O processo resulta de um trabalho iniciado em 2022, com ações de formação dirigidas a instituições do Estado, incluindo áreas ligadas à Justiça, ao Parlamento e aos direitos das mulheres.
“O projeto vai nos ajudar a trabalhar com a União Africana e apoiar São Tomé e Príncipe, além de produzir um relatório para a Comissão Africana de Direitos Humanos.”
O documento deverá permitir avaliar a situação dos direitos das mulheres no país, identificando tanto os avanços registados como os aspetos que ainda precisam de ser melhorados.

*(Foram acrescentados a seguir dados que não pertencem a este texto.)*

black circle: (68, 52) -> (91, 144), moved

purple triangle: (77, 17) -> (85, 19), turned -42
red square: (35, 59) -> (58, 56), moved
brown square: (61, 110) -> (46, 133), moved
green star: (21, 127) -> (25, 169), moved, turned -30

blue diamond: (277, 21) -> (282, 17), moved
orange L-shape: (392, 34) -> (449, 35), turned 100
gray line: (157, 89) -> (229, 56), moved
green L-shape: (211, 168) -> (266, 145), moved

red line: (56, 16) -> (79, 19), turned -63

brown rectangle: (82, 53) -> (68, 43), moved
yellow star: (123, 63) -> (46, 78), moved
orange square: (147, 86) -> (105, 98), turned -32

“São Tomé e Príncipe terá a oportunidade de ver a realidade da situação no país, ver o que fez bem no respeito dos direitos das mulheres e quais são também os aspetos que precisam ser melhorados.”

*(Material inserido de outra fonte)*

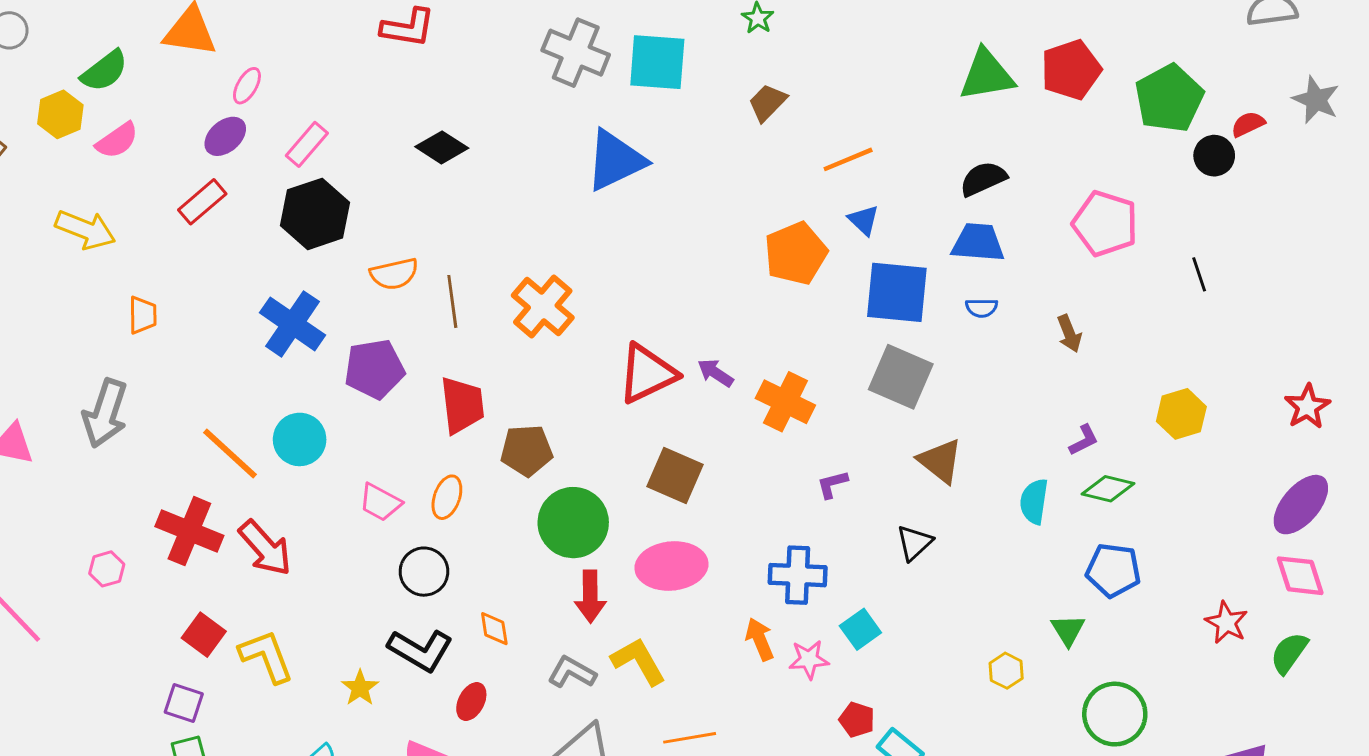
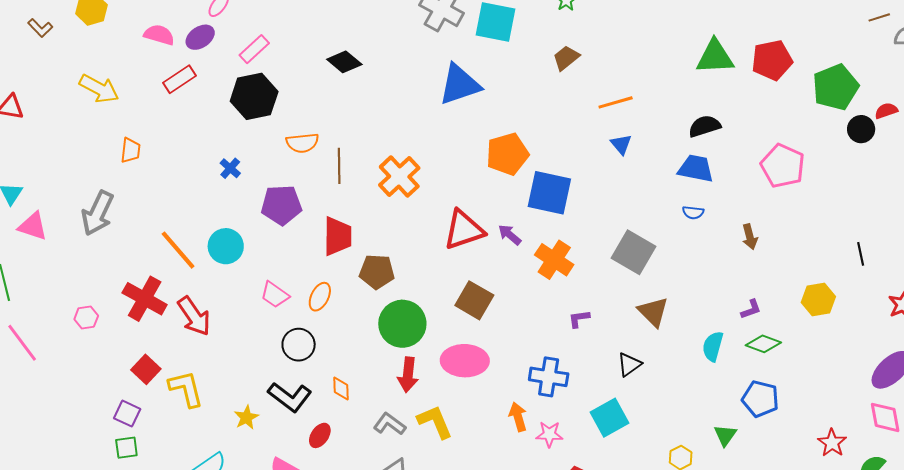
pink semicircle: (117, 140) -> (159, 35), moved, turned -136
orange pentagon: (796, 253) -> (507, 154), moved
black line: (1199, 274) -> (861, 254), moved
blue square: (897, 292) -> (549, 193), moved
blue cross: (292, 324) -> (230, 168), size x0.5
cyan square: (860, 629) -> (609, 418), moved, size x1.4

O relatório é elaborado no âmbito das obrigações assumidas por São Tomé e Príncipe enquanto Estado membro da União Africana. O documento reúne dados sobre legislação, atos administrativos, decisões e procedimentos judiciais e políticas públicas.
“São Tomé e Príncipe, enquanto Estado membro da União Africana, assumiu compromissos internacionais relativamente à Carta Africana dos Direitos Humanos e ao Protocolo de Maputo.”

Entre os instrumentos nacionais analisados estão a Lei da Paridade, a Estratégia Nacional para a Promoção da Igualdade e Equidade de Género, a Estratégia de Violência Baseada no Género, além da Lei da Família e da Lei do Trabalho. O chamado relatório combinado está dividido em duas partes: a primeira dedicada à Carta Africana dos Direitos Humanos e dos Povos e a segunda ao Protocolo de Maputo. A análise abrange o período entre 2019 e 2025.
“Este relatório é o culminar de, basicamente, um ano de trabalho, durante o qual fomos recolhendo informações de vários instrumentos, legislações e políticas públicas.”
A fase atual é de validação dos dados, com a participação de diferentes instituições nacionais. Depois de concluído, o relatório deverá ser submetido à Comissão Africana dos Direitos Humanos e dos Povos.

A iniciativa pretende reforçar o acompanhamento das políticas públicas e contribuir para uma melhor aplicação, em São Tomé e Príncipe, dos compromissos africanos relacionados com os direitos humanos e, em particular, com os direitos das mulheres.